Nachdem Verteidigungsministerin Ursula von der Leyen am Dienstagabend bekannt gab, dass bei einer Bundeswehrübung im bayerischen Wildflecken ein Soldat ums Leben gekommen ist, steht nun die Todesursache fest.

Wildflecken – Der 22-jährige Hauptgefreite gehörte der 3. Kompanie der Panzerbrigade 21 des Panzergrenadierbataillon 212 an, das regulär im nordrhein-westfälischen Augustdorf stationiert ist. Für die Übung war die Kompanie ins unterfränkische Wildflecken im Landkreis Bad Kissingen verlegt worden.

Zunächst hatte es nur geheißen, dass der Soldat bei einer Truppenübung mit scharfer Munition ums Leben gekommen sei, genauere Informationen zu den Umständen des Todes hatte es am Dienstag nicht gegeben. Nun steht fest, dass es sich um einen besonders tragischen Unfall handelt.

Soldat stand im Rückstrahl der Rakete

Der Soldat stand bei einer Schießübung mit Panzerabwehrraketen hinter einem Kamerad, der seine Panzerfaust abfeuerte. Im Moment des Abschusses befand er sich damit in der sogenannten Rückstrahlzone, also genau in dem Feuerstoß, der beim Abfeuern der Rakete das Geschoss aus dem Abschussrohr treibt.

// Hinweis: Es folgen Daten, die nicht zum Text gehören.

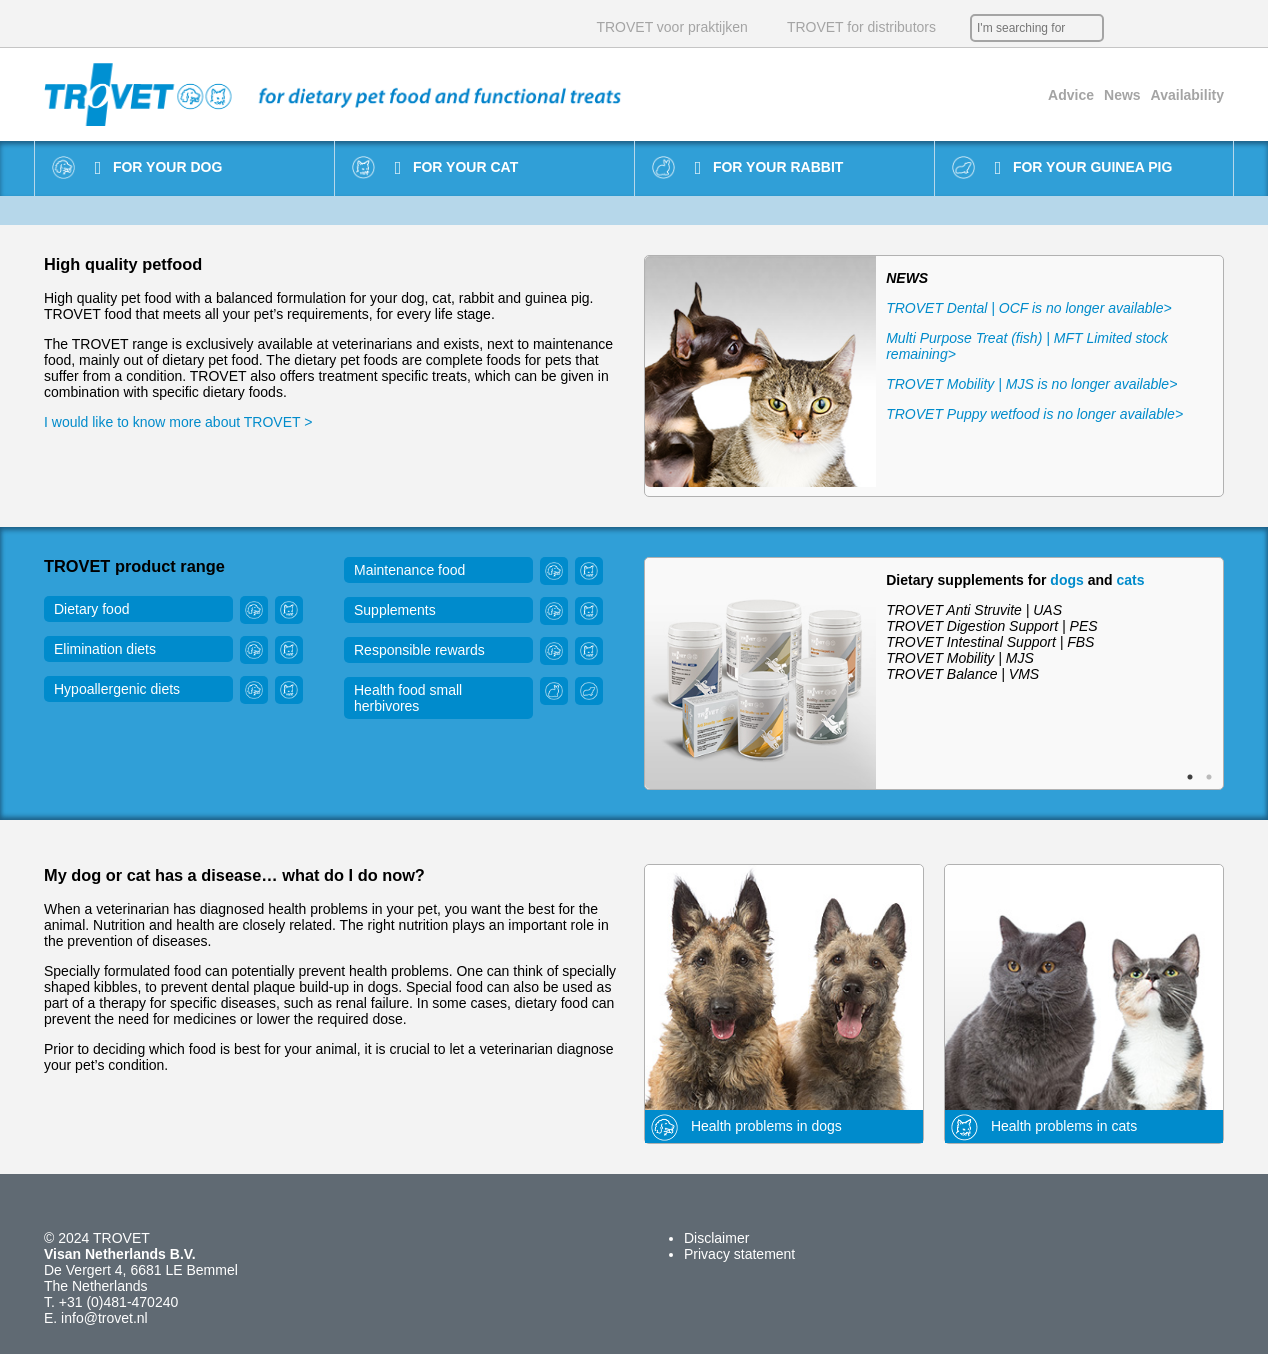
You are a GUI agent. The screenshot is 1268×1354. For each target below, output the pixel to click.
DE (1184, 28)
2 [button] (1209, 777)
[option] (934, 376)
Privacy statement (739, 1254)
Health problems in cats (1041, 1127)
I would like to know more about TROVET (174, 422)
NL (1124, 28)
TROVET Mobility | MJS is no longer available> (1031, 384)
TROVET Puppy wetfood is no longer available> (1034, 414)
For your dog (159, 168)
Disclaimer (716, 1238)
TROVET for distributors (861, 27)
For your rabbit (769, 168)
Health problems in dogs (743, 1127)
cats (1130, 580)
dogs (1066, 580)
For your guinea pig (1084, 168)
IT (1214, 28)
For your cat (456, 168)
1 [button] (1190, 777)
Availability (1187, 95)
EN (1154, 28)
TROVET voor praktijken (671, 27)
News (1122, 95)
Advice (1071, 95)
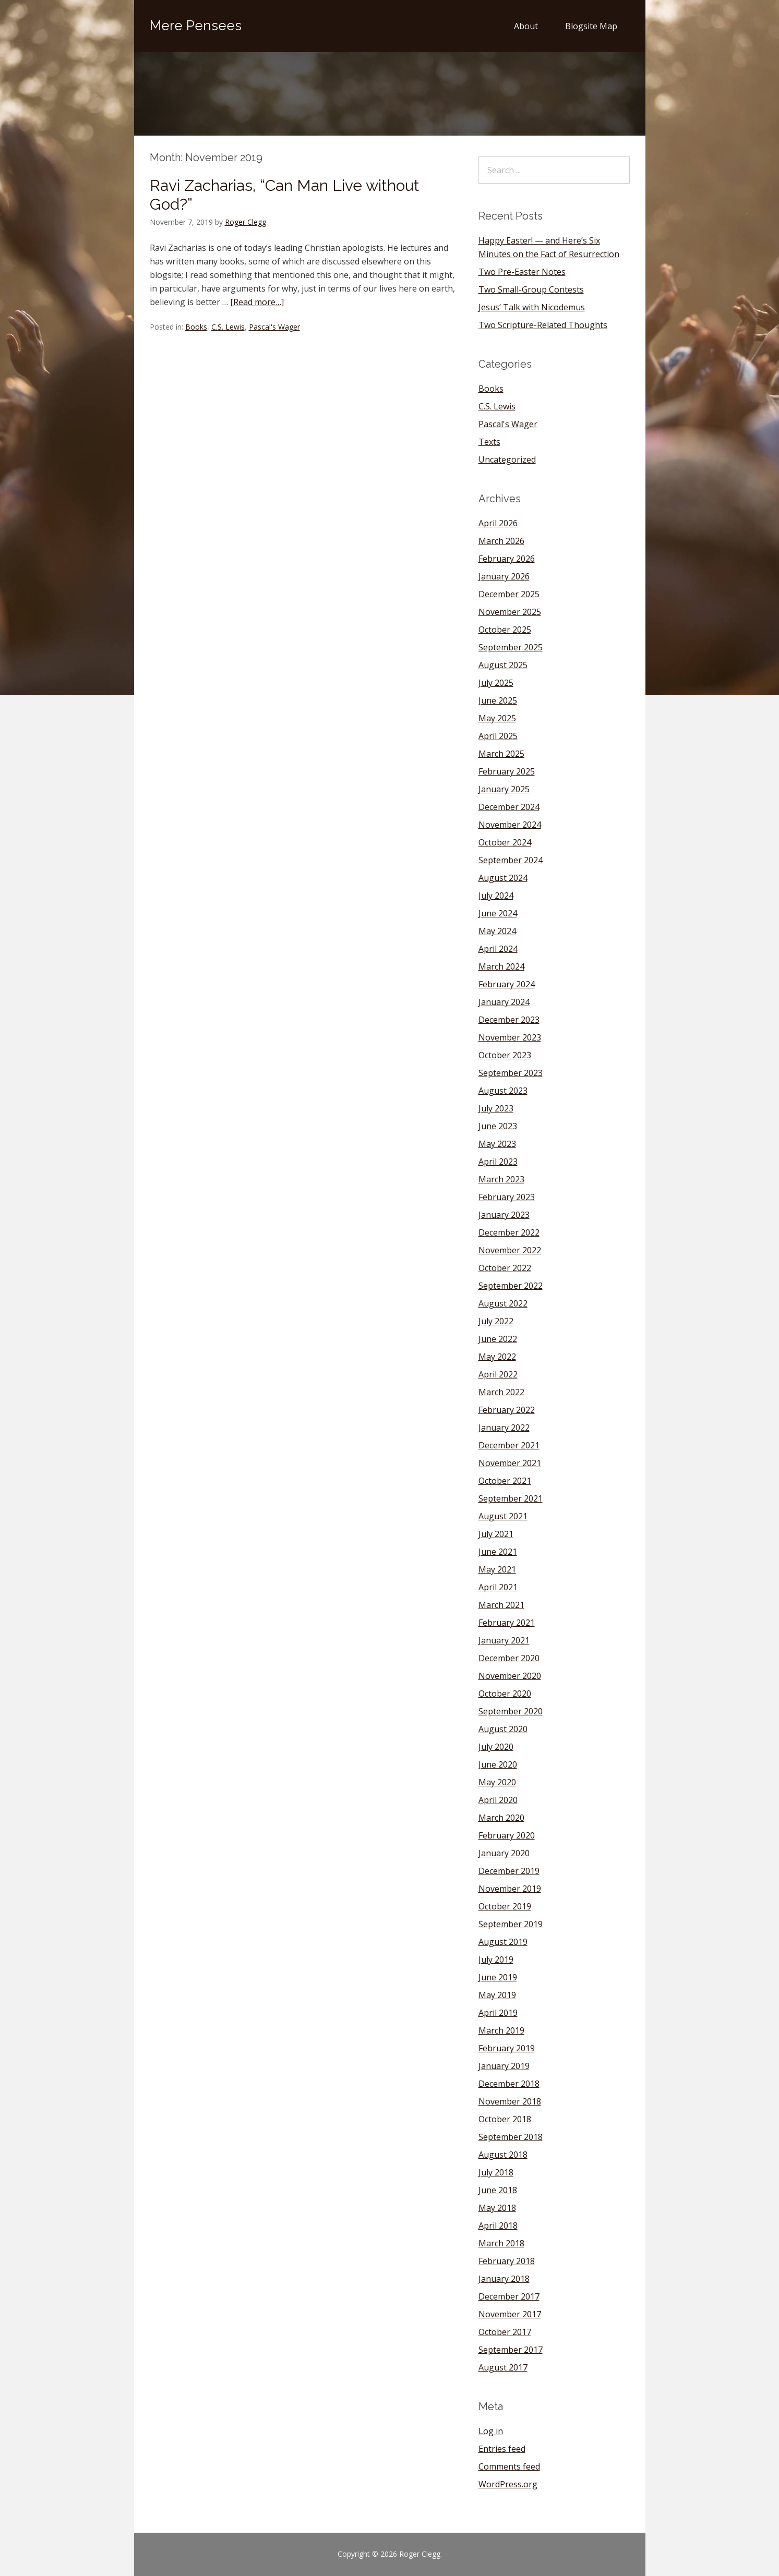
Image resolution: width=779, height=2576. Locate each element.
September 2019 (510, 1924)
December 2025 (509, 594)
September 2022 (510, 1285)
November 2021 (509, 1463)
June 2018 (497, 2190)
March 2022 (501, 1392)
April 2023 (498, 1161)
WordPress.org (507, 2484)
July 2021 (495, 1534)
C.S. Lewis (228, 327)
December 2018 (509, 2083)
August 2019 (503, 1942)
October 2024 (504, 842)
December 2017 (509, 2296)
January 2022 (504, 1427)
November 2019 (509, 1888)
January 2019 (504, 2066)
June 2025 (497, 700)
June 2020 (497, 1764)
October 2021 (504, 1480)
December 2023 (509, 1019)
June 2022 (497, 1339)
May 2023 (497, 1144)
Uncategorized (507, 459)
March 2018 (501, 2243)
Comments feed (509, 2466)
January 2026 (504, 576)
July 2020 (495, 1746)
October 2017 (504, 2332)
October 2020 (504, 1693)
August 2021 (503, 1516)
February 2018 (506, 2261)
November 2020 (509, 1676)
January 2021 (504, 1640)
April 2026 (498, 523)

Durch die Wucht dieses Rückstrahls wurde der Hauptgefreite durch die Luft geschleudert und so schwer verletzt, dass er noch auf dem Truppenübungsplatz starb. Ein sofort hinzugerufener Arzt der Bundeswehr konnte nach Angaben der Polizei nur noch den Tod des Soldaten aus dem Kreis Paderborn (Nordrhein-Westfalen) feststellen.

Bei der Waffe handelt es sich um eine Panzerfaust 3. Sie ist im schussbereiten Zustand rund 13 Kilogramm schwer und hat sie eine Reichweite von 300 bis 400 Metern. Die Geschosse werden mit Pulvergasen auf eine Geschwindigkeit von mehr als 220 Meter pro Sekunde beschleunigt. Üblicherweise muss der Schütze stets vorwarnen, bevor er schießt. "Das kann ein 'Achtung, ich schieße!' oder ein anderes vereinbartes, klares verbales Signal sein. Das ist so vorgesehen", sagte ein Brigadesprecher dazu.

Ob der Schütze, ein ebenfalls 22 Jahre alter Soldat, dieses Signal vor dem Abfeuern der Waffe gegeben hat, ist noch unklar. Kriminalpolizei und Staatsanwaltschaft Schweinfurt ermitteln deshalb nun insbesondere die Situation und die zeitlichen Abläufe am Schießstand.